Gas producer Qatar is asking the European Union to restrict resales of gas outside the bloc if it wants Qatar and other major gas suppliers to provide emergency supply in case of a Russia-Ukraine conflict, a person briefed on the talks said.
Qatar has also requested an EU resolution to a 2018 probe into its long-term contracts, which the European Commission had said might be inhibiting the free flows of gas in Europe and its single gas market, the source told Reuters.
The requests made by Qatar go to the core of EU’s gas market liberalisation. The EU sees totally free trade of gas as essential to energy security but major producers and some gas consumers say the reforms of the past two decades have often wreaked havoc and led to higher prices.
The United States is concerned that Russia is preparing to invade Ukraine and has in recent weeks asked Qatar and other major gas producers to study if they can supply extra gas to Europe if Russian flows are disrupted.
Moscow, which has amassed some 120,000 troops near its neighbour, denies plans to invade Ukraine and accuses the West of ratcheting up tensions.
Russia supplies around a third of Europe’s gas and any interruption would worsen an existing energy crisis caused by a global shortage of oil and gas.
Although Qatar lacks enough spare gas, it has signalled it would be willing to divert some volumes https://www.reuters.com/world/middle-east/qatar-could-reroute-some-gas-europe-with-us-mediation-source-2022-01-26 from Asia with mediation from the United States.
Doha has not yet made such a request to divert shipments, according to the source and another person briefed on such discussions.
Possible emergency supplies for Europe will be discussed at talks in Washington this week between the Emir of Qatar Sheikh Tamim bin Hamad al-Thani and U.S. President Joe Biden.

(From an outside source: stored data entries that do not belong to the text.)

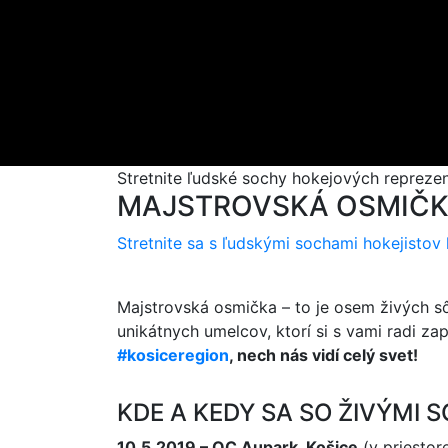
Stretnite ľudské sochy hokejových reprezen
MAJSTROVSKÁ OSMIČKA
Stretnite sa s ľudskými sochami hokejistov
Majstrovská osmička – to je osem živých sô
unikátnych umelcov, ktorí si s vami radi z
#kosiceregion
, nech nás vidí celý svet!
KDE A KEDY SA SO ŽIVÝMI
10.5.2019 – OC Aupark, Košice
(v priestor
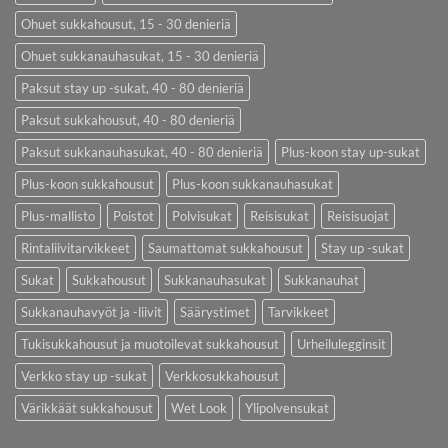
Ohuet sukkahousut, 15 - 30 denieriä
Ohuet sukkanauhasukat, 15 - 30 denieriä
Paksut stay up -sukat, 40 - 80 denieriä
Paksut sukkahousut, 40 - 80 denieriä
Paksut sukkanauhasukat, 40 - 80 denieriä
Plus-koon stay up-sukat
Plus-koon sukkahousut
Plus-koon sukkanauhasukat
Plus-mallisto
Poistot
Polvisukat
Reisisukat
Reisisuojat
Rintaliivitarvikkeet
Saumattomat sukkahousut
Stay up -sukat
Sukat
Sukkahousut
Sukkanauhasukat
Sukkanauhat
Sukkanauhavyöt ja -liivit
Säärystimet
Tarvikkeet
Tukisukkahousut ja muotoilevat sukkahousut
Urheilulegginsit
Verkko stay up -sukat
Verkkosukkahousut
Värikkäät sukkahousut
Wet Look
Ylipolvensukat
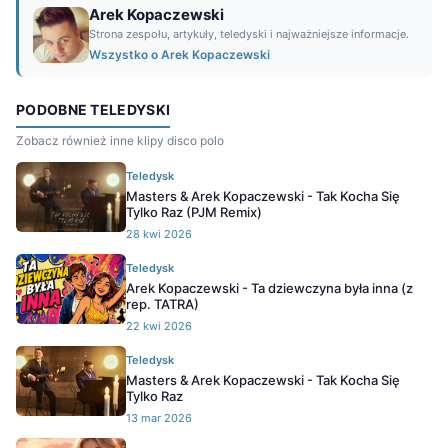
Arek Kopaczewski
Strona zespołu, artykuły, teledyski i najważniejsze informacje.
Wszystko o Arek Kopaczewski
PODOBNE TELEDYSKI
Zobacz również inne klipy disco polo
Teledysk
Masters & Arek Kopaczewski - Tak Kocha Się
Tylko Raz (PJM Remix)
28 kwi 2026
Teledysk
Arek Kopaczewski - Ta dziewczyna była inna (z
rep. TATRA)
22 kwi 2026
Teledysk
Masters & Arek Kopaczewski - Tak Kocha Się
Tylko Raz
13 mar 2026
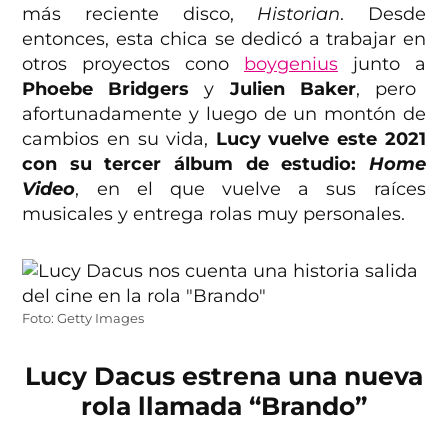
más reciente disco,
Historian
. Desde
entonces, esta chica se dedicó a trabajar en
otros proyectos cono
boygenius
junto a
Phoebe Bridgers
y
Julien Baker
, pero
afortunadamente y luego de un montón de
cambios en su vida,
Lucy vuelve este 2021
con su tercer álbum de estudio:
Home
Video
, en el que vuelve a sus raíces
musicales y entrega rolas muy personales.
Foto: Getty Images
Lucy Dacus estrena una nueva
rola llamada “Brando”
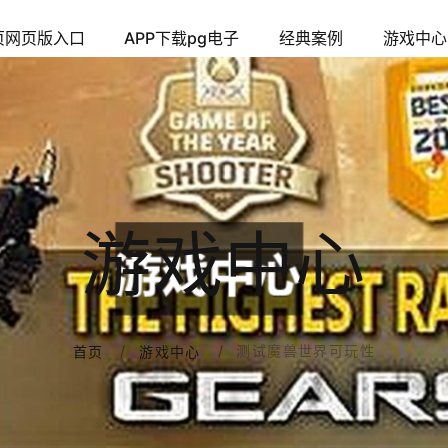
页网页版入口
APP下载pg电子
经典案例
游戏中心
游戏中心
测试魔兽世界可玩性
首页
游戏中心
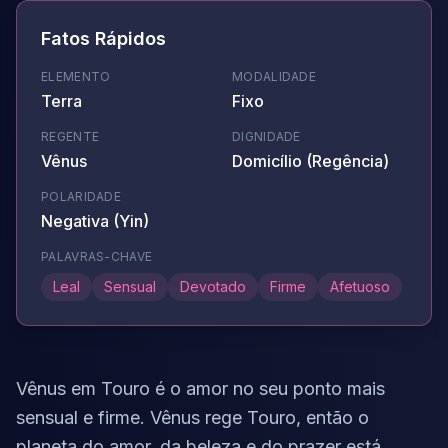
Fatos Rápidos
ELEMENTO
MODALIDADE
Terra
Fixo
REGENTE
DIGNIDADE
Vênus
Domicílio (Regência)
POLARIDADE
Negativa (Yin)
PALAVRAS-CHAVE
Leal
Sensual
Devotado
Firme
Afetuoso
Vênus em Touro é o amor no seu ponto mais
sensual e firme. Vênus rege Touro, então o
planeta do amor, da beleza e do prazer está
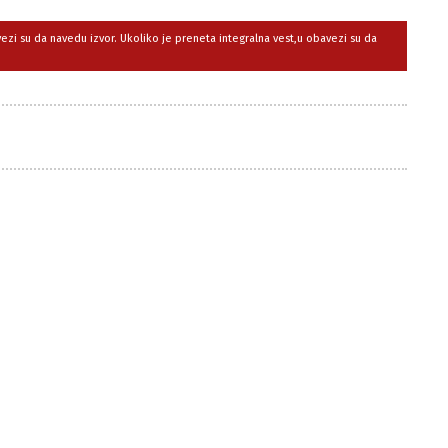
avezi su da navedu izvor. Ukoliko je preneta integralna vest,u obavezi su da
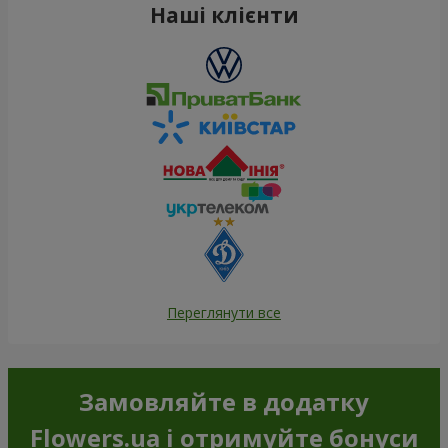
Наші клієнти
Переглянути все
Замовляйте в додатку
Flowers.ua і отримуйте бонуси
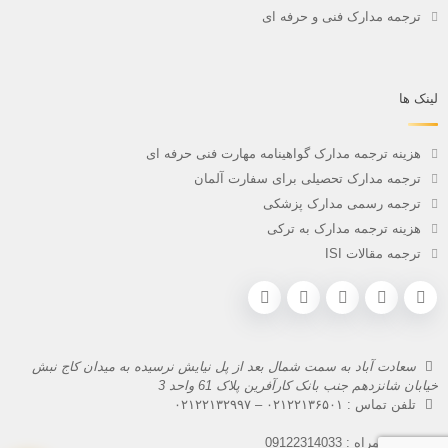
ترجمه مدارک فنی و حرفه ای
لینک ها
هزینه ترجمه مدارک گواهینامه مهارت فنی حرفه ای
ترجمه مدارک تحصیلی برای سفارت آلمان
ترجمه رسمی مدارک پزشکی
هزینه ترجمه مدارک به ترکی
ترجمه مقالات ISI
سعادت آباد به سمت شمال بعد از پل نیایش نرسیده به میدان کاج نبش
خیابان شانزدهم جنب بانک کارآفرین پلاک 61 واحد 3
تلفن تماس :
۰۲۱۲۲۱۳۶۵۰۱
–
۰۲۱۲۲۱۳۲۹۹۷
تلفن همراه :
09122314033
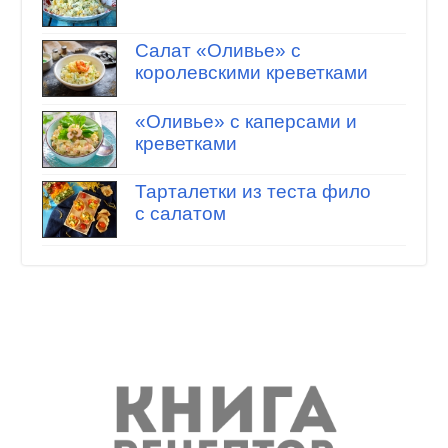
Салат «Оливье» с
королевскими креветками
«Оливье» с каперсами и
креветками
Тарталетки из теста фило
с салатом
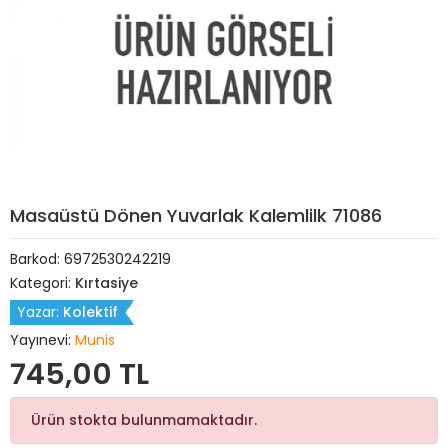
Masaüstü Dönen Yuvarlak Kalemlilk 71086
Barkod:
6972530242219
Kategori:
Kırtasiye
Yazar:
Kolektif
Yayınevi:
Munis
745,00 TL
Ürün stokta bulunmamaktadır.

Over the past week, Doha has also made its requests known to the EU and the Emir has spoken to the president of the European Commission Ursula von der Leyen. The European Commission said it would not comment on the details of discussions with international partners on gas supplies.
“Qatar’s supply wouldn’t be conditional on requests. But the issues need to be dealt with to ensure long-term and short-term solutions for Europe’s LNG crisis,” the source said.
Doha also wants the EU to resolve its long-running probe into Qatar’s long-term contracts.
“That will ensure the EU can enter into long-term contracts with Qatar and others instead of more costly spot contracts or searching for short-term solutions during crisis,” the source said.
Doha also wants EU guarantees that member states divert any surplus LNG only inside the EU.
“If not implemented, emergency shipments to the EU could be resold as spot-shipments for a profit out of the EU, basically prolonging the energy shortage in the EU,” the source said.
“These solutions wouldn’t be just for Qatar. It’s really to ensure any possibility of solutions for Europe whether Qatar or others,” the source said.